-------- Exercise materials --------
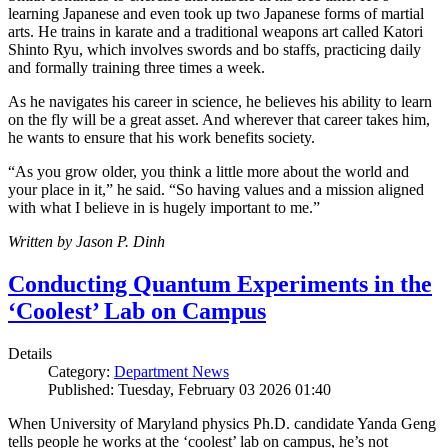
learning Japanese and even took up two Japanese forms of martial
arts. He trains in karate and a traditional weapons art called Katori
Shinto Ryu, which involves swords and bo staffs, practicing daily
and formally training three times a week.
As he navigates his career in science, he believes his ability to learn
on the fly will be a great asset. And wherever that career takes him,
he wants to ensure that his work benefits society.
“As you grow older, you think a little more about the world and
your place in it,” he said. “So having values and a mission aligned
with what I believe in is hugely important to me.”
Written by Jason P. Dinh
Conducting Quantum Experiments in the
‘Coolest’ Lab on Campus
Details
Category:
Department News
Published: Tuesday, February 03 2026 01:40
When University of Maryland physics Ph.D. candidate Yanda Geng
tells people he works at the ‘coolest’ lab on campus, he’s not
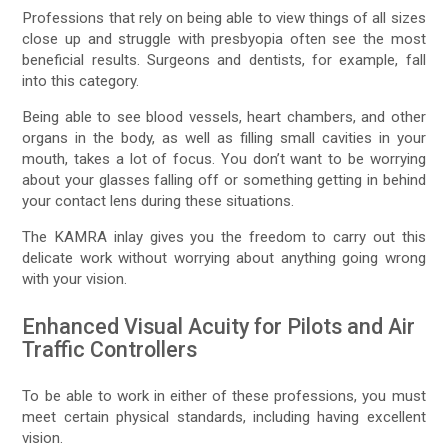
Professions that rely on being able to view things of all sizes
close up and struggle with presbyopia often see the most
beneficial results. Surgeons and dentists, for example, fall
into this category.
Being able to see blood vessels, heart chambers, and other
organs in the body, as well as filling small cavities in your
mouth, takes a lot of focus. You don’t want to be worrying
about your glasses falling off or something getting in behind
your contact lens during these situations.
The KAMRA inlay gives you the freedom to carry out this
delicate work without worrying about anything going wrong
with your vision.
Enhanced Visual Acuity for Pilots and Air
Traffic Controllers
To be able to work in either of these professions, you must
meet certain physical standards, including having excellent
vision.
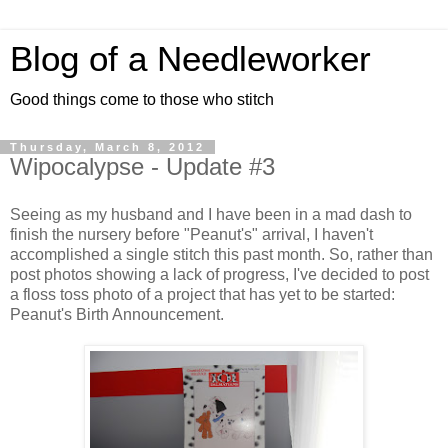
Blog of a Needleworker
Good things come to those who stitch
Thursday, March 8, 2012
Wipocalypse - Update #3
Seeing as my husband and I have been in a mad dash to
finish the nursery before "Peanut's" arrival, I haven't
accomplished a single stitch this past month. So, rather than
post photos showing a lack of progress, I've decided to post
a floss toss photo of a project that has yet to be started:
Peanut's Birth Announcement.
--------
### Your objective:
Respond with the exact lines above running from the one containing "Department News" to the one containing "Wipocalypse - Update #3", both ends kept and no pictures included.

### Task solution:
Department News
Published: Tuesday, February 03 2026 01:40
When University of Maryland physics Ph.D. candidate Yanda Geng
tells people he works at the ‘coolest’ lab on campus, he’s not
Professions that rely on being able to view things of all sizes
close up and struggle with presbyopia often see the most
beneficial results. Surgeons and dentists, for example, fall
into this category.
Being able to see blood vessels, heart chambers, and other
organs in the body, as well as filling small cavities in your
mouth, takes a lot of focus. You don’t want to be worrying
about your glasses falling off or something getting in behind
your contact lens during these situations.
The KAMRA inlay gives you the freedom to carry out this
delicate work without worrying about anything going wrong
with your vision.
Enhanced Visual Acuity for Pilots and Air
Traffic Controllers
To be able to work in either of these professions, you must
meet certain physical standards, including having excellent
vision.
Blog of a Needleworker
Good things come to those who stitch
Thursday, March 8, 2012
Wipocalypse - Update #3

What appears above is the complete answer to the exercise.